Results and Discussion
Figures 1-3 below show the process of change that took place with each adjustment to the code.
Figure 1: Original Findings of Kang et al
Figure 2: Adjusted results for network design improvements
Figure 3: Adjusted results from Part 1 with new weighting schema
The adjustment from Figure 1 to Figure 2 results in some noteworthy changes in the distribution of hospital accessibility across the city. In particular, areas of the highest accessibility move from center of the city to its northwestern edge. It’s unclear why this change took place, as if anything, moving hospitals away from the city’s edge should do the opposite.
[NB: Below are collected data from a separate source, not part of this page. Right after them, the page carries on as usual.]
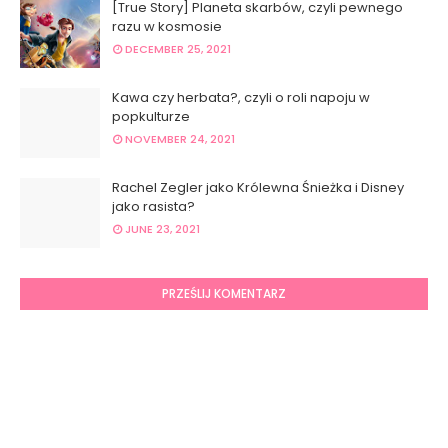
[True Story] Planeta skarbów, czyli pewnego
razu w kosmosie
DECEMBER 25, 2021
Kawa czy herbata?, czyli o roli napoju w
popkulturze
NOVEMBER 24, 2021
Rachel Zegler jako Królewna Śnieżka i Disney
jako rasista?
JUNE 23, 2021
PRZEŚLIJ KOMENTARZ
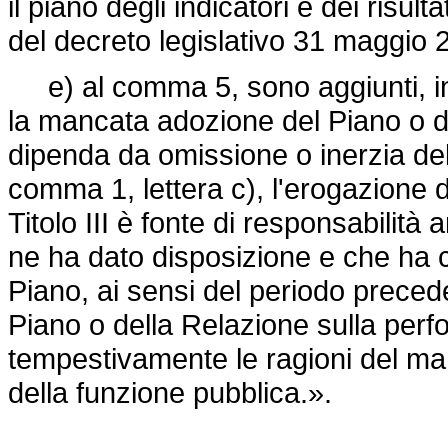
il piano degli indicatori e dei risultat
del decreto legislativo 31 maggio 2
e) al comma 5, sono aggiunti, in f
la mancata adozione del Piano o d
dipenda da omissione o inerzia dell'
comma 1, lettera c), l'erogazione de
Titolo III è fonte di responsabilità 
ne ha dato disposizione e che ha 
Piano, ai sensi del periodo precede
Piano o della Relazione sulla per
tempestivamente le ragioni del man
della funzione pubblica.».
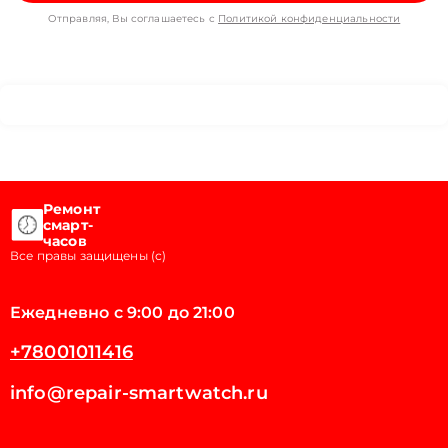
Отправляя, Вы соглашаетесь с
Политикой конфиденциальности
Ремонт
смарт-
часов
Все правы защищены (с)
Ежедневно с 9:00 до 21:00
+78001011416
info@repair-smartwatch.ru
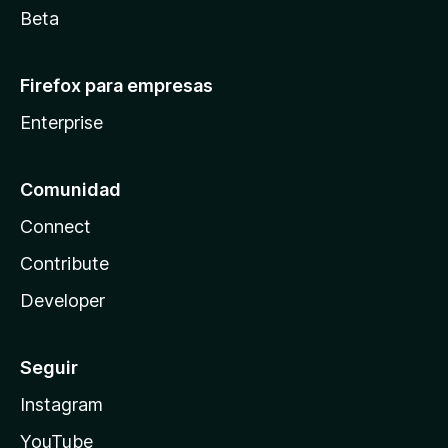
Beta
Firefox para empresas
Enterprise
Comunidad
Connect
Contribute
Developer
Seguir
Instagram
YouTube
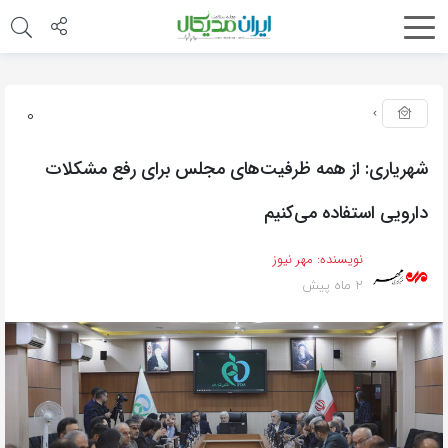
0
شهریاری: از همه ظرفیت‌های مجلس برای رفع مشکلات
دارویی استفاده می‌کنیم
نویسنده:
مهر نیوز
2 ماه پیش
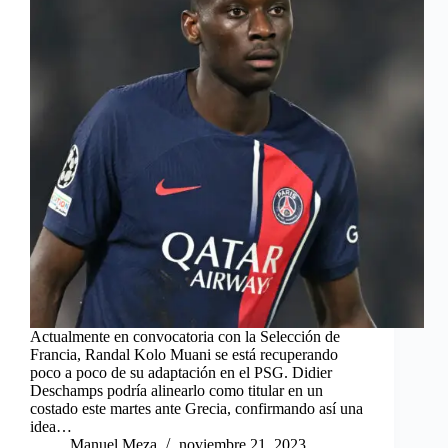
Actualmente en convocatoria con la Selección de
Francia, Randal Kolo Muani se está recuperando
poco a poco de su adaptación en el PSG. Didier
Deschamps podría alinearlo como titular en un
costado este martes ante Grecia, confirmando así una
idea…
Manuel Meza
noviembre 21, 2023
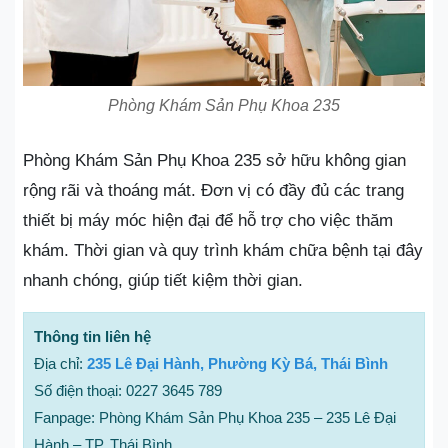
Phòng Khám Sản Phụ Khoa 235
Phòng Khám Sản Phụ Khoa 235 sở hữu không gian
rộng rãi và thoáng mát. Đơn vị có đầy đủ các trang
thiết bị máy móc hiện đại để hỗ trợ cho việc thăm
khám. Thời gian và quy trình khám chữa bệnh tại đây
nhanh chóng, giúp tiết kiệm thời gian.
Thông tin liên hệ
Địa chỉ:
235 Lê Đại Hành, Phường Kỳ Bá, Thái Bình
Số điện thoại: 0227 3645 789
Fanpage: Phòng Khám Sản Phụ Khoa 235 – 235 Lê Đại
Hành – TP. Thái Bình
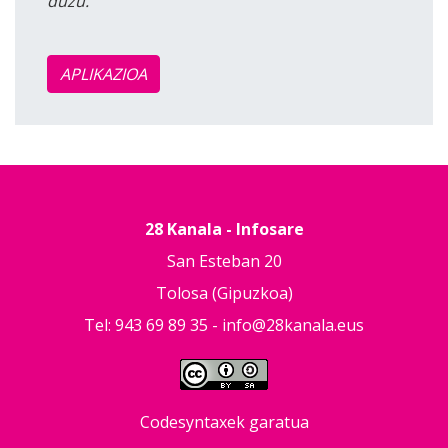
duzu.
APLIKAZIOA
28 Kanala - Infosare
San Esteban 20
Tolosa (Gipuzkoa)
Tel: 943 69 89 35 -
info@28kanala.eus
Codesyntaxek garatua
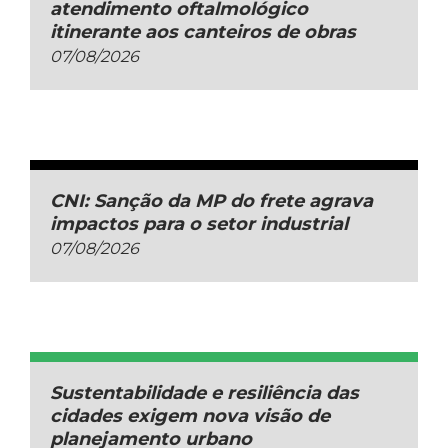
atendimento oftalmológico
itinerante aos canteiros de obras
07/08/2026
CNI: Sanção da MP do frete agrava
impactos para o setor industrial
07/08/2026
Sustentabilidade e resiliência das
cidades exigem nova visão de
planejamento urbano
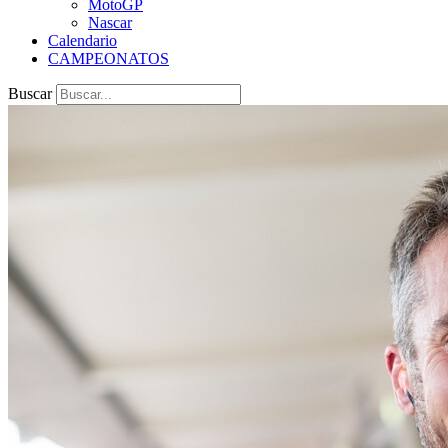
MotoGP
Nascar
Calendario
CAMPEONATOS
Buscar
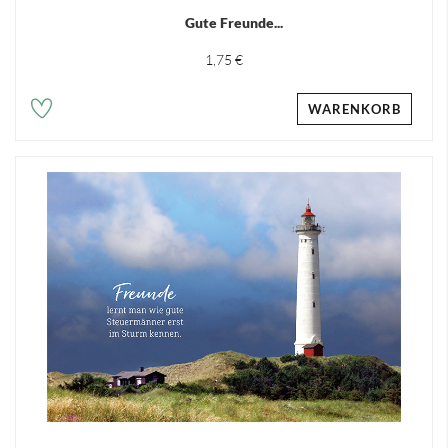
Gute Freunde...
1,75 €
WARENKORB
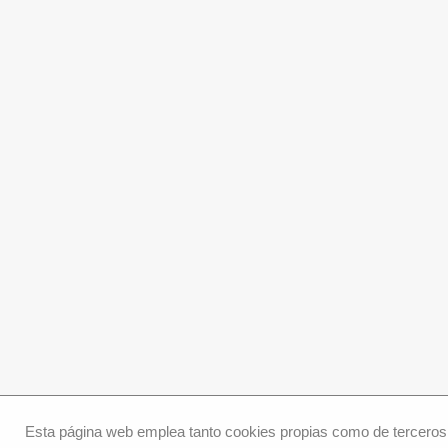
Esta página web emplea tanto cookies propias como de terceros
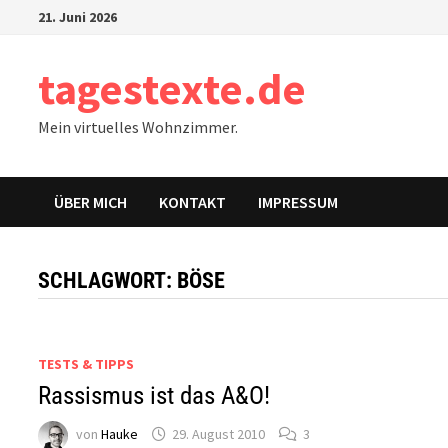
Zum
21. Juni 2026
Inhalt
springen
tagestexte.de
Mein virtuelles Wohnzimmer.
ÜBER MICH
KONTAKT
IMPRESSUM
SCHLAGWORT:
BÖSE
TESTS & TIPPS
Rassismus ist das A&O!
von
Hauke
29. August 2010
3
However, in the original map, this part of the city, as well as what appear to be hospitals in it, are represented in a way inconsistent with the rest of the map. It’s unclear how the authors calculated hospital accessibility in this part of the city or what the symbology in this region represents. However, the extension of the road network does make a meaningful difference in the final interpretation.
The change from Figure 2 to Figure 3, however, is much less noticeable. While the new weighting scheme does change the degree of hospital accessibility in certain parts of Chicago, the overall trends do not change. This shows that while a theoretical basis for the weights could be useful, it is not necessary so long as they decrease as driving time increases. The results are thus not widely affected by the modifiable areal unit problem, providing efficacy to the authors’ conclusions.
Overall, replication of this study proved much easier than other replications from this class. The compilation of source code in a Jupyter notebook proved to be an invaluable tool, particularly with regard to modifying the results. There were still, however, a few sources of unresolved confusion in the replication. For example, a comment explaining that the purpose of one line of code was to “exclude the weirdo.” In addition, some of the data sources, such as the hexagon layer, are automatically loaded into the Jupyter notebook and it is unclear from where they were derived.
The final GitHub repository for this replication can be found here.
Conclusion
This reproduction study of Kang et al’s hospital accessibility analysis demonstrates some important aspects of what open source movements in GIS seek to accomplish. While the original study has useful and meaningful results, publishing the code allows readers to make their own contributions to the research, finding errors in code or conception, which in turn contributes to an ongoing peer review process. In the case of this replication, while the original findings stand overall, some adjustments in execution (namely extending the road network to encompass all relevant hospitals) can provide greater nuance and confidence in the findings.
References
Kang, J. Y., A. Michels, F. Lyu, Shaohua Wang, N. Agbodo, V. L. Freeman, and Shaowen Wang. 2020. Rapidly measuring spatial accessibility of COVID-19 healthcare resources: a case study of Illinois, USA. International Journal of Health Geographics 19 (1):1–17. DOI:10.1186/s12942-020-00229-x.
Thank you to Professor Joe Holler, Kufre Udoh, and the rest of the Geog323 class for the collaborative spirit and aid in this project.